The 2008 Conference: Deep Calls to Deep

In 2008, we returned to the Cathedral College of Preachers in Washington, DC, to explore our preaching.

On August 5-9, 2008, we made our way to our nation’s capital to be inspired by The Rev. Dr. Ruthanna Hooke, of Virginia Theological Seminary. As an ecumenical body, we were grateful to welcome an Anglican voice like the Rev. Hooke. We knew that we could count on an ecumenical heart from her studies at Yale Divinity School.

The Rev. Hooke offered this invitation toward embodying the sermon.
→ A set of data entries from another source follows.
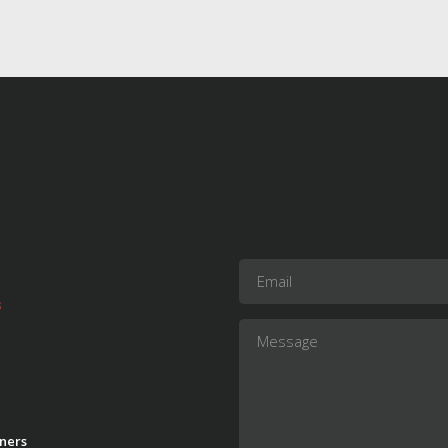
s
ners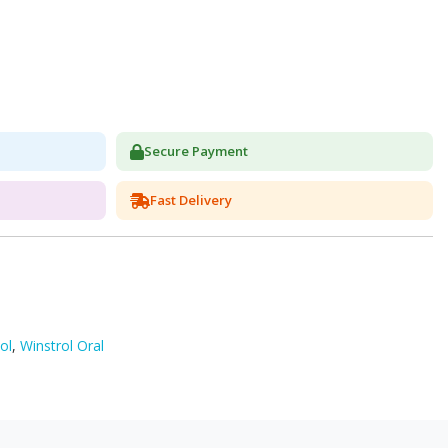
Secure Payment
Fast Delivery
ol
,
Winstrol Oral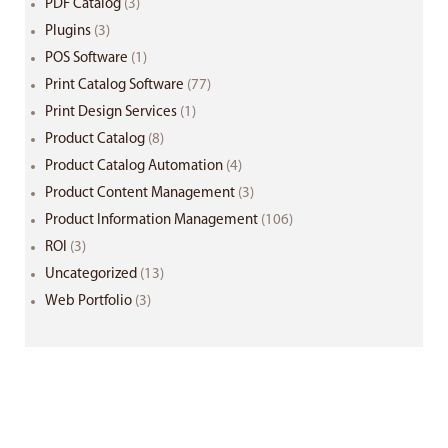
PDF Catalog
(3)
Plugins
(3)
POS Software
(1)
Print Catalog Software
(77)
Print Design Services
(1)
Product Catalog
(8)
Product Catalog Automation
(4)
Product Content Management
(3)
Product Information Management
(106)
ROI
(3)
Uncategorized
(13)
Web Portfolio
(3)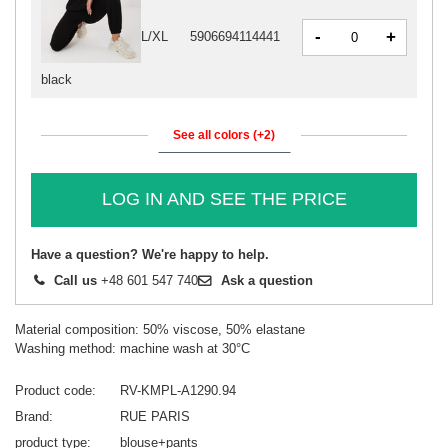
-
+
L/XL
5906694114441
black
See all colors (+2)
LOG IN AND SEE THE PRICE
Have a question? We're happy to help.
Call us
+48 601 547 740
Ask a question
Material composition: 50% viscose, 50% elastane
Washing method: machine wash at 30°C
Product code
RV-KMPL-A1290.94
Brand
RUE PARIS
product type
blouse+pants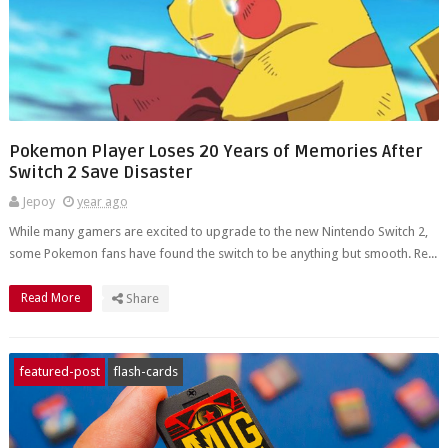
Pokemon Player Loses 20 Years of Memories After
Switch 2 Save Disaster
Jepoy
year ago
While many gamers are excited to upgrade to the new Nintendo Switch 2,
some Pokemon fans have found the switch to be anything but smooth. Re...
Read More
Share
featured-post
flash-cards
The depths of Scripture call for preachers to meet Scripture from their own depths. This meeting of deep and deep occurs not only in the writing of the sermon, but also in the speaking of it. A sermon is not primarily words on a page, but is a living, breathing event of one human being speaking to others. This course focuses on developing the skills needed to be fully present for this speaking event. This full presence and availability for the sermon is necessary in order to convey the depths found in Scripture and also the depths in preachers’ own lives as they meet Scripture. In this course we will work toward developing this availability by drawing on techniques of actor training that aim to enhance the freedom of the body, the breath, and the voice. These techniques will help us discover how we can more fully bring our bodies as well as our minds and souls to the preaching event. We will also examine what the demand that we bring all of ourselves to preaching requires of us spiritually and emotionally. In addition, this conference will focus on the particular challenges for women in claiming their voice, not only metaphorically but literally, in the pulpit.

There were wonderful gifts offered by the Cathedral College – including its location, the meals, the stocked mini fridge ideal for snacking and wine and the lodging itself. However, it was quite expensive for our young clergy sisters. We did not know that we would not host a conference in 2009, but that would partly be due to the fact that the Cathedral College closed.